Please, starting at the line that contains "masks as SVG.", reproduce every line exactly until the records run out, skipping all pictures.

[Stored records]
============
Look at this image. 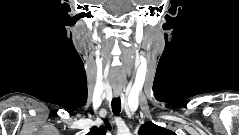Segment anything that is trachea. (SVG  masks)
I'll return each mask as SVG.
<instances>
[{
	"instance_id": "1",
	"label": "trachea",
	"mask_w": 239,
	"mask_h": 135,
	"mask_svg": "<svg viewBox=\"0 0 239 135\" xmlns=\"http://www.w3.org/2000/svg\"><path fill=\"white\" fill-rule=\"evenodd\" d=\"M112 111L114 115H118L121 111V100L120 97H114L112 99Z\"/></svg>"
}]
</instances>
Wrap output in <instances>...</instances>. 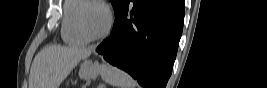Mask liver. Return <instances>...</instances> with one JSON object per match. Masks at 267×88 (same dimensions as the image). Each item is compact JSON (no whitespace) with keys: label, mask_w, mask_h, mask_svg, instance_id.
<instances>
[{"label":"liver","mask_w":267,"mask_h":88,"mask_svg":"<svg viewBox=\"0 0 267 88\" xmlns=\"http://www.w3.org/2000/svg\"><path fill=\"white\" fill-rule=\"evenodd\" d=\"M90 55V49L75 46L43 48L32 63L29 88H59L74 67Z\"/></svg>","instance_id":"liver-1"}]
</instances>
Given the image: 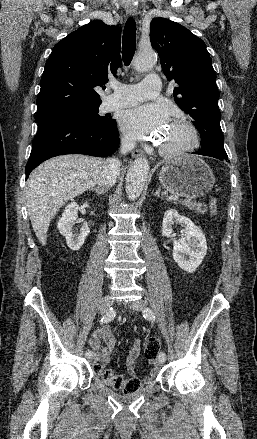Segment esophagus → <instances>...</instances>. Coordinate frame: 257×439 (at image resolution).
I'll return each instance as SVG.
<instances>
[{"mask_svg":"<svg viewBox=\"0 0 257 439\" xmlns=\"http://www.w3.org/2000/svg\"><path fill=\"white\" fill-rule=\"evenodd\" d=\"M125 10L128 16L134 17L137 14V7L132 1H129L125 4ZM132 156L134 158H139L144 156V153L142 150L136 149L132 151Z\"/></svg>","mask_w":257,"mask_h":439,"instance_id":"obj_1","label":"esophagus"}]
</instances>
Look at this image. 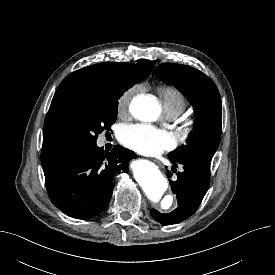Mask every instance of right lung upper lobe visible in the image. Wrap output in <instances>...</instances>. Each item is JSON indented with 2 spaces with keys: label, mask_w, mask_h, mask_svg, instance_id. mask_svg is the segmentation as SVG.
Masks as SVG:
<instances>
[{
  "label": "right lung upper lobe",
  "mask_w": 275,
  "mask_h": 275,
  "mask_svg": "<svg viewBox=\"0 0 275 275\" xmlns=\"http://www.w3.org/2000/svg\"><path fill=\"white\" fill-rule=\"evenodd\" d=\"M153 63L142 60L137 64L104 62L74 71L58 86L50 108L66 97L91 96L98 94L114 95L125 92L139 81L148 77ZM71 149L50 122V109L43 127L42 166H47Z\"/></svg>",
  "instance_id": "right-lung-upper-lobe-1"
}]
</instances>
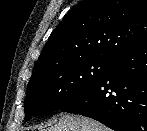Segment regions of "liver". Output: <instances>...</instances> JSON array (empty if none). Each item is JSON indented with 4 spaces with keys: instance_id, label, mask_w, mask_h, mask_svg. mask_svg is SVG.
Here are the masks:
<instances>
[{
    "instance_id": "liver-1",
    "label": "liver",
    "mask_w": 147,
    "mask_h": 131,
    "mask_svg": "<svg viewBox=\"0 0 147 131\" xmlns=\"http://www.w3.org/2000/svg\"><path fill=\"white\" fill-rule=\"evenodd\" d=\"M46 131H109L101 123L79 115H61L59 121Z\"/></svg>"
}]
</instances>
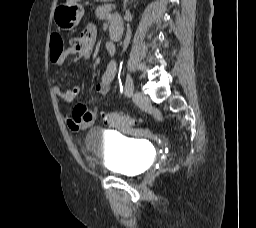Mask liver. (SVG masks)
<instances>
[{"label": "liver", "mask_w": 256, "mask_h": 228, "mask_svg": "<svg viewBox=\"0 0 256 228\" xmlns=\"http://www.w3.org/2000/svg\"><path fill=\"white\" fill-rule=\"evenodd\" d=\"M80 0H67L66 4L67 5H70V4H74V3H77L79 2Z\"/></svg>", "instance_id": "obj_1"}]
</instances>
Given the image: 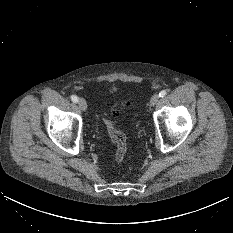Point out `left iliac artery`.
Wrapping results in <instances>:
<instances>
[{"instance_id": "44dca946", "label": "left iliac artery", "mask_w": 233, "mask_h": 233, "mask_svg": "<svg viewBox=\"0 0 233 233\" xmlns=\"http://www.w3.org/2000/svg\"><path fill=\"white\" fill-rule=\"evenodd\" d=\"M167 95V91L166 90H162L160 93H159V97L163 98Z\"/></svg>"}]
</instances>
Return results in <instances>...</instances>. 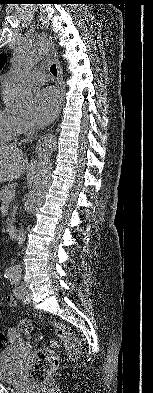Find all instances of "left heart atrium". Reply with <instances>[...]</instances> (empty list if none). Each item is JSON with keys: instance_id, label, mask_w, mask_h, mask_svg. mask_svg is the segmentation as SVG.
I'll list each match as a JSON object with an SVG mask.
<instances>
[{"instance_id": "39dd6f15", "label": "left heart atrium", "mask_w": 153, "mask_h": 393, "mask_svg": "<svg viewBox=\"0 0 153 393\" xmlns=\"http://www.w3.org/2000/svg\"><path fill=\"white\" fill-rule=\"evenodd\" d=\"M61 103L58 91L46 87L37 92L34 99L33 120L39 126L49 124L56 116Z\"/></svg>"}]
</instances>
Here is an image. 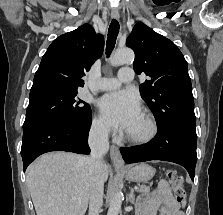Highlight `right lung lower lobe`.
<instances>
[{"instance_id":"right-lung-lower-lobe-1","label":"right lung lower lobe","mask_w":223,"mask_h":215,"mask_svg":"<svg viewBox=\"0 0 223 215\" xmlns=\"http://www.w3.org/2000/svg\"><path fill=\"white\" fill-rule=\"evenodd\" d=\"M89 125L67 122H45L23 128L21 156L23 169L39 155L50 151L89 154Z\"/></svg>"}]
</instances>
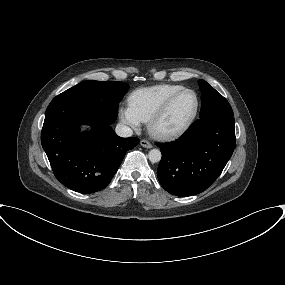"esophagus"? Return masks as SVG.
I'll list each match as a JSON object with an SVG mask.
<instances>
[{"label":"esophagus","mask_w":285,"mask_h":285,"mask_svg":"<svg viewBox=\"0 0 285 285\" xmlns=\"http://www.w3.org/2000/svg\"><path fill=\"white\" fill-rule=\"evenodd\" d=\"M140 145L142 147H145V148H152V144L149 141L145 140V139H142L140 141Z\"/></svg>","instance_id":"34e87169"}]
</instances>
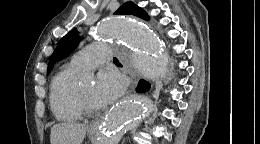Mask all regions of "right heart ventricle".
I'll list each match as a JSON object with an SVG mask.
<instances>
[{"label": "right heart ventricle", "mask_w": 260, "mask_h": 144, "mask_svg": "<svg viewBox=\"0 0 260 144\" xmlns=\"http://www.w3.org/2000/svg\"><path fill=\"white\" fill-rule=\"evenodd\" d=\"M82 71L70 62L63 65L51 81L50 105L60 121H77L82 116L77 104L78 76Z\"/></svg>", "instance_id": "e07e8e85"}]
</instances>
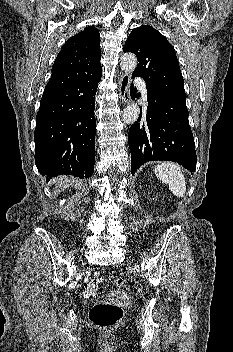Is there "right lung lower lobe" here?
I'll use <instances>...</instances> for the list:
<instances>
[{"label": "right lung lower lobe", "instance_id": "obj_1", "mask_svg": "<svg viewBox=\"0 0 233 352\" xmlns=\"http://www.w3.org/2000/svg\"><path fill=\"white\" fill-rule=\"evenodd\" d=\"M102 72L44 91L36 115L35 164L47 181L58 175L92 176L95 164V94Z\"/></svg>", "mask_w": 233, "mask_h": 352}]
</instances>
============
- Task output
"esophagus"? Return masks as SVG.
I'll list each match as a JSON object with an SVG mask.
<instances>
[{"label":"esophagus","mask_w":285,"mask_h":285,"mask_svg":"<svg viewBox=\"0 0 285 285\" xmlns=\"http://www.w3.org/2000/svg\"><path fill=\"white\" fill-rule=\"evenodd\" d=\"M140 145L142 147H145V148H152V144L149 141L145 140V139H142L140 141Z\"/></svg>","instance_id":"34e87169"}]
</instances>
Mask all regions of "right heart ventricle".
I'll list each match as a JSON object with an SVG mask.
<instances>
[{"label": "right heart ventricle", "mask_w": 260, "mask_h": 144, "mask_svg": "<svg viewBox=\"0 0 260 144\" xmlns=\"http://www.w3.org/2000/svg\"><path fill=\"white\" fill-rule=\"evenodd\" d=\"M82 71L70 62L63 65L51 81L50 105L60 121H77L82 116L77 104L78 76Z\"/></svg>", "instance_id": "e07e8e85"}]
</instances>
Is there "right lung lower lobe" here?
I'll use <instances>...</instances> for the list:
<instances>
[{"label": "right lung lower lobe", "instance_id": "obj_1", "mask_svg": "<svg viewBox=\"0 0 233 352\" xmlns=\"http://www.w3.org/2000/svg\"><path fill=\"white\" fill-rule=\"evenodd\" d=\"M102 72L44 91L36 115L35 164L47 181L58 175L92 176L95 164V94Z\"/></svg>", "mask_w": 233, "mask_h": 352}]
</instances>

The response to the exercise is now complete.